Before she could make a move, a woman in an elegant, understated Chanel suit walked up to her with a warm, maternal smile.
It was Dr. Karen Parker, the wife of Bayard Yates. Since Kendrick's late mother was a Yates, that made Karen his aunt by marriage. She was also a senior board member of the auction house.
Karen waved the hovering floor manager away. She reached out and gently linked her arm through Cora's. "Cora, darling. Come up to my private lounge. Let's have some tea."
Cora felt a rush of relief. Everyone in the family knew Karen was a saint. She endured her husband Bayard's violent bipolar outbursts with quiet grace. Cora felt a deep, instinctual sympathy for her.
They sat in the sunlit penthouse lounge. Karen poured a cup of premium Darjeeling tea and slid it across the glass table.
"How are you adjusting to the estate, sweetheart?" Karen asked, her voice dripping with concern. "Is Kendrick treating you well? He can be... difficult."
Cora's eyes burned. She wanted to scream the truth. She wanted to tell Karen about the safe and the medical report. But the survival instinct kicked in, and she swallowed the words.
"I'm fine," Cora lied softly.
Karen smiled, reaching out to pat Cora's hand. As she did, her fingers expertly pressed against the inside of Cora's wrist, feeling her pulse. Her eyes scanned the color of Cora's skin and the whites of her eyes.
"You look a bit tired," Karen noted gently. "Are you eating well? Taking your vitamins?"
Cora, completely disarmed by the maternal affection, nodded. "Kendrick gives me nutritional supplements every night."
A flash of profound sorrow crossed Karen's gentle face. Karen squeezed her hand.
"Kendrick carries a lot of trauma, Cora. His obsession with control... it comes from a place of fear. You just have to be patient with him."
The words perfectly reinforced Cora's delusion that Kendrick was just a sick, traumatized man.

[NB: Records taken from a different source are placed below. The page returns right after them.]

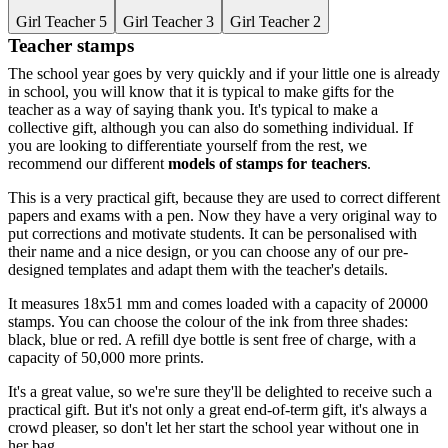
Girl Teacher 5
Girl Teacher 3
Girl Teacher 2
Teacher stamps
The school year goes by very quickly and if your little one is already
in school, you will know that it is typical to make gifts for the
teacher as a way of saying thank you. It's typical to make a
collective gift, although you can also do something individual. If
you are looking to differentiate yourself from the rest, we
recommend our different
models of stamps for teachers
.
This is a very practical gift, because they are used to correct different
papers and exams with a pen. Now they have a very original way to
put corrections and motivate students. It can be personalised with
their name and a nice design, or you can choose any of our pre-
designed templates and adapt them with the teacher's details.
It measures 18x51 mm and comes loaded with a capacity of 20000
stamps. You can choose the colour of the ink from three shades:
black, blue or red. A refill dye bottle is sent free of charge, with a
capacity of 50,000 more prints.
It's a great value, so we're sure they'll be delighted to receive such a
practical gift. But it's not only a great end-of-term gift, it's always a
crowd pleaser, so don't let her start the school year without one in
her bag.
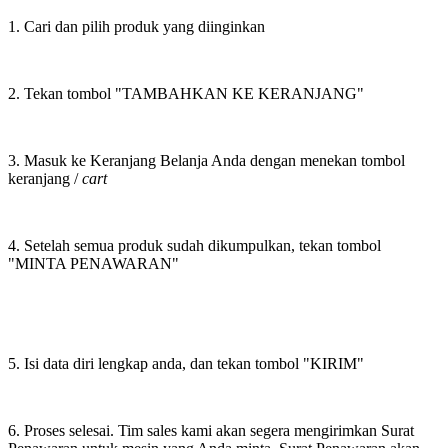
1. Cari dan pilih produk yang diinginkan
2. Tekan tombol "TAMBAHKAN KE KERANJANG"
3. Masuk ke Keranjang Belanja Anda dengan menekan tombol
keranjang /
cart
4. Setelah semua produk sudah dikumpulkan, tekan tombol
"MINTA PENAWARAN"
5. Isi data diri lengkap anda, dan tekan tombol "KIRIM"
6. Proses selesai. Tim sales kami akan segera mengirimkan Surat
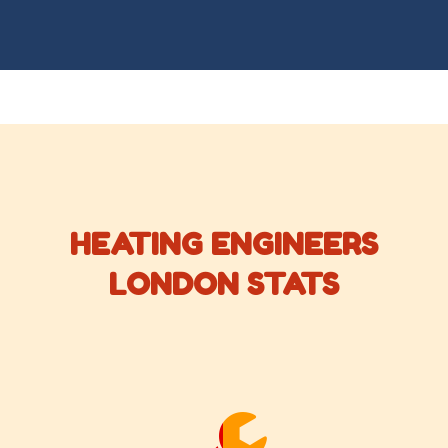
HEATING ENGINEERS
LONDON STATS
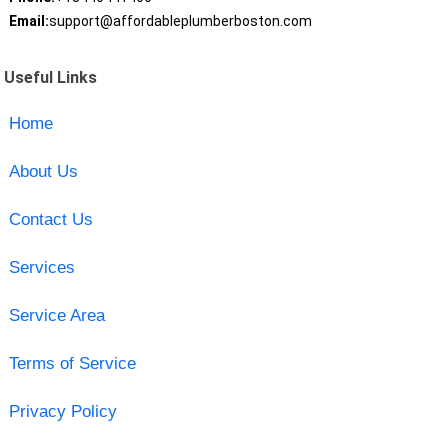
Email:
support@affordableplumberboston.com
Useful Links
Home
About Us
Contact Us
Services
Service Area
Terms of Service
Privacy Policy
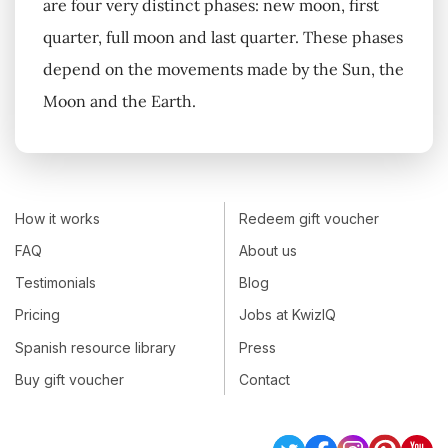
are four very distinct phases: new moon, first
quarter, full moon and last quarter. These phases
depend on the movements made by the Sun, the
Moon and the Earth.
How it works
Redeem gift voucher
FAQ
About us
Testimonials
Blog
Pricing
Jobs at KwizIQ
Spanish resource library
Press
Buy gift voucher
Contact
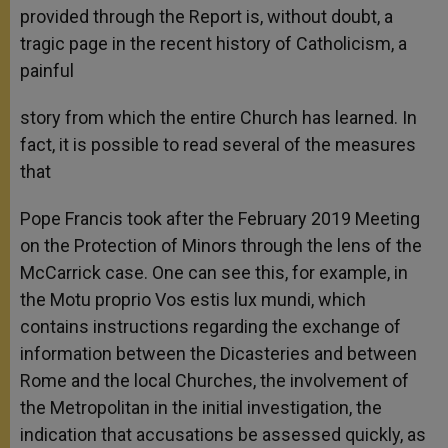
provided through the Report is, without doubt, a
tragic page in the recent history of Catholicism, a
painful
story from which the entire Church has learned. In
fact, it is possible to read several of the measures
that
Pope Francis took after the February 2019 Meeting
on the Protection of Minors through the lens of the
McCarrick case. One can see this, for example, in
the Motu proprio Vos estis lux mundi, which
contains instructions regarding the exchange of
information between the Dicasteries and between
Rome and the local Churches, the involvement of
the Metropolitan in the initial investigation, the
indication that accusations be assessed quickly, as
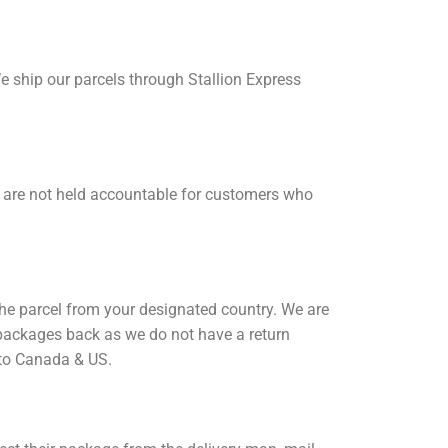
We ship our parcels through Stallion Express
e are not held accountable for customers who
 the parcel from your designated country. We are
y packages back as we do not have a return
 to Canada & US.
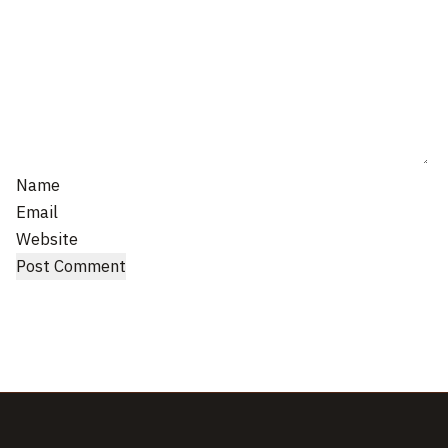
Name
Email
Website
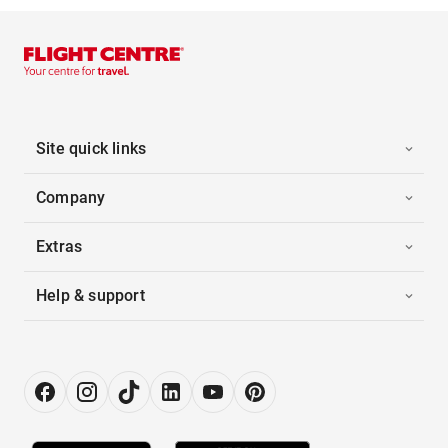
Site quick links
Company
Extras
Help & support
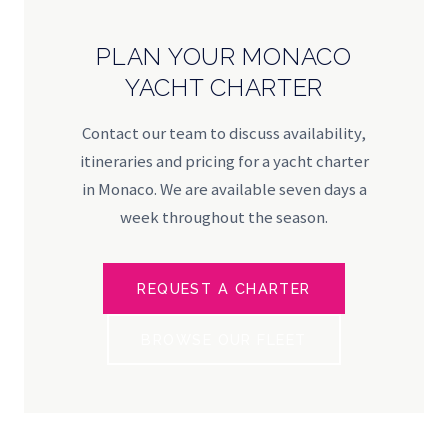
PLAN YOUR MONACO
YACHT CHARTER
Contact our team to discuss availability,
itineraries and pricing for a yacht charter
in Monaco. We are available seven days a
week throughout the season.
REQUEST A CHARTER
BROWSE OUR FLEET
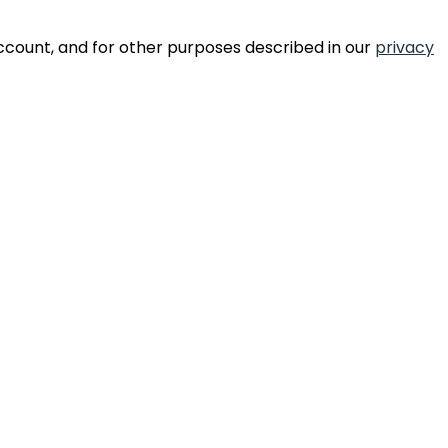
ccount, and for other purposes described in our
privacy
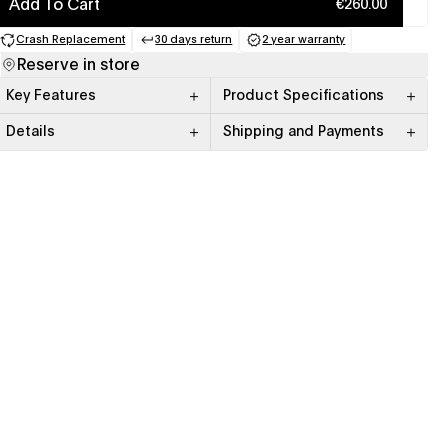
Add To Cart
€260.00
Crash Replacement
30 days return
2 year warranty
(opens in a new tab)
(opens in a new tab)
(opens in a new tab)
Reserve in store
Key Features
Product Specifications
Details
Shipping and Payments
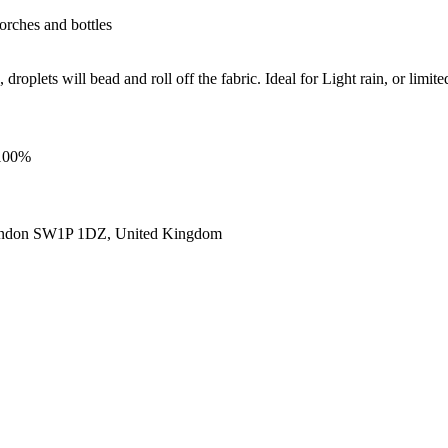
torches and bottles
roplets will bead and roll off the fabric. Ideal for Light rain, or limite
 100%
ondon SW1P 1DZ, United Kingdom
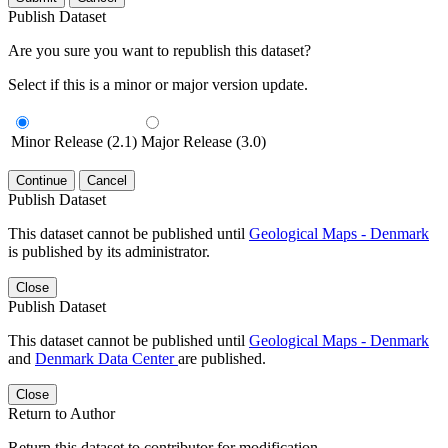
Publish Dataset
Are you sure you want to republish this dataset?
Select if this is a minor or major version update.
Minor Release (2.1)
Major Release (3.0)
Continue
Cancel
Publish Dataset
This dataset cannot be published until
Geological Maps - Denmark
is published by its administrator.
Close
Publish Dataset
This dataset cannot be published until
Geological Maps - Denmark
and
Denmark Data Center
are published.
Close
Return to Author
Return this dataset to contributor for modification.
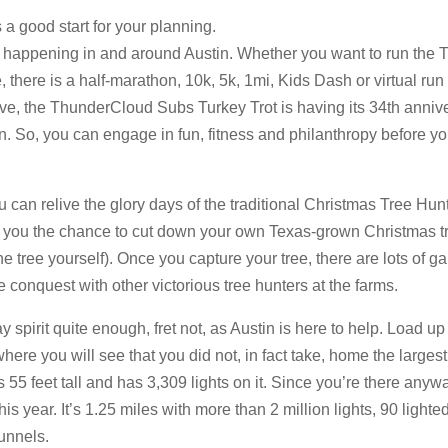
s a good start for your planning.
 happening in and around Austin. Whether you want to run the 
 there is a half-marathon, 10k, 5k, 1mi, Kids Dash or virtual run
tive, the ThunderCloud Subs Turkey Trot is having its 34th anniv
n. So, you can engage in fun, fitness and philanthropy before yo
ou can relive the glory days of the traditional Christmas Tree Hunt
 you the chance to cut down your own Texas-grown Christmas tr
the tree yourself). Once you capture your tree, there are lots of 
e conquest with other victorious tree hunters at the farms.
ay spirit quite enough, fret not, as Austin is here to help. Load 
here you will see that you did not, in fact take, home the larges
 is 55 feet tall and has 3,309 lights on it. Since you’re there anyw
his year. It’s 1.25 miles with more than 2 million lights, 90 lighte
unnels.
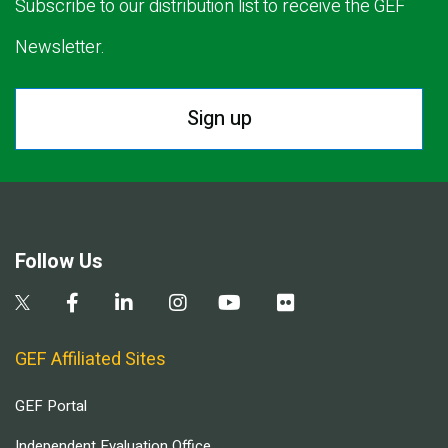
Subscribe to our distribution list to receive the GEF
Newsletter.
Sign up
Follow Us
GEF Affiliated Sites
GEF Portal
Independent Evaluation Office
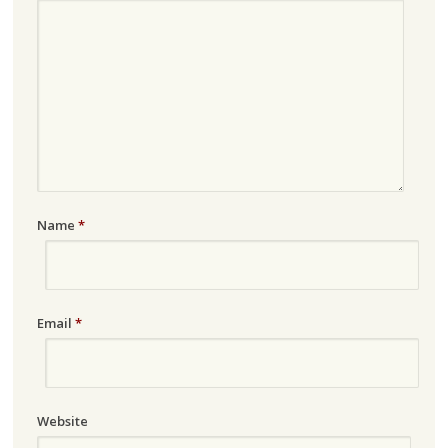
Name
*
Email
*
Website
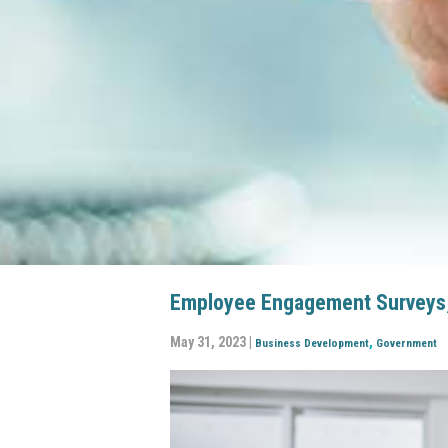
Employee Engagement Surveys, 
May 31, 2023 |
,
Business Development
Government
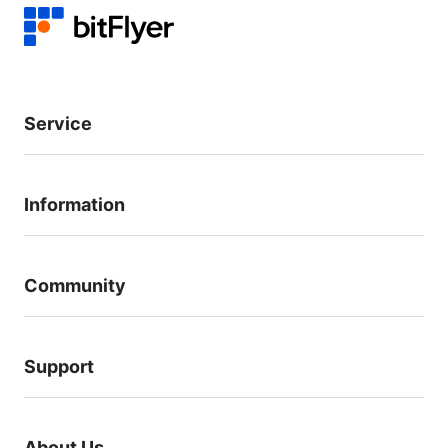
Service
Information
Community
Support
About Us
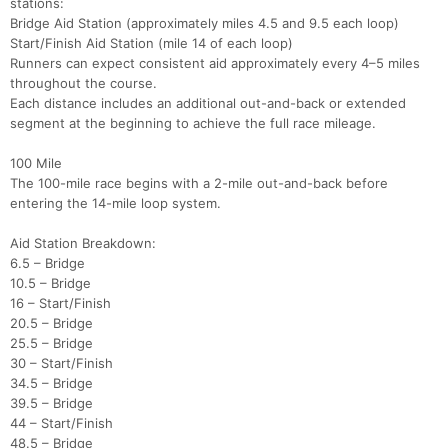
stations:
Bridge Aid Station (approximately miles 4.5 and 9.5 each loop)
Start/Finish Aid Station (mile 14 of each loop)
Runners can expect consistent aid approximately every 4–5 miles
throughout the course.
Each distance includes an additional out-and-back or extended
segment at the beginning to achieve the full race mileage.
100 Mile
The 100-mile race begins with a 2-mile out-and-back before
entering the 14-mile loop system.
Aid Station Breakdown:
6.5 – Bridge
10.5 – Bridge
16 – Start/Finish
20.5 – Bridge
25.5 – Bridge
30 – Start/Finish
34.5 – Bridge
39.5 – Bridge
44 – Start/Finish
48.5 – Bridge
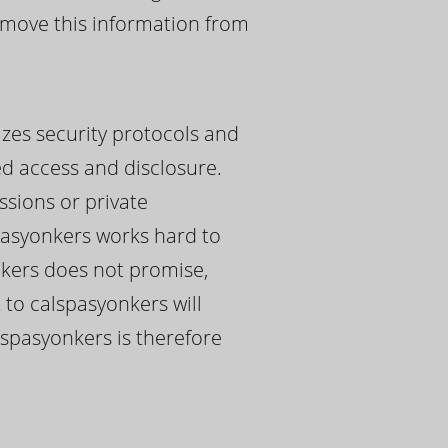
remove this information from
izes security protocols and
ed access and disclosure.
ssions or private
pasyonkers works hard to
onkers does not promise,
 to calspasyonkers will
alspasyonkers is therefore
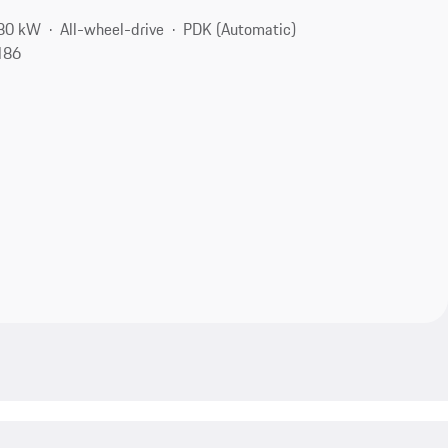
280 kW
All-wheel-drive
PDK (Automatic)
186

Suddenly, the lounge doors burst open. Bayard Yates stormed in, his eyes wild and manic. He pointed a shaking finger at Karen.
"You stole the offshore accounts file!" Bayard screamed, spit flying from his lips. "You lying bitch!"
Karen immediately shrank back into the sofa, pulling her knees to her chest, her face a mask of pure terror.
Cora's blood boiled. She jumped to her feet, placing her body between the massive man and the cowering woman.
"Back off!" Cora shouted, glaring at Bayard. "Don't you dare touch her!"
The commotion drew the guards from the hallway. They rushed in and physically dragged the screaming Bayard out of the room.
Karen burst into tears. She grabbed Cora's hands, kissing her knuckles. "You are such a brave, sweet girl, Cora. Thank you."
Before Cora left, Karen walked over to her desk and pulled out a beautifully carved rosewood box.
"Take this," Karen said softly. "It's a rare, custom-blended aromatherapy wax. It will help you sleep and ease your anxiety at the estate."
Cora took the box, her heart swelling with gratitude. In this terrifying world, she had finally found an ally.
The moment the lounge doors closed behind Cora, Karen collapsed back onto the sofa. She buried her face in her trembling hands, letting out a long, ragged sob. She reached for her phone with shaking fingers and dialed her therapist's number, her voice breaking as she pleaded for an emergency session to deal with her husband's latest abusive outburst.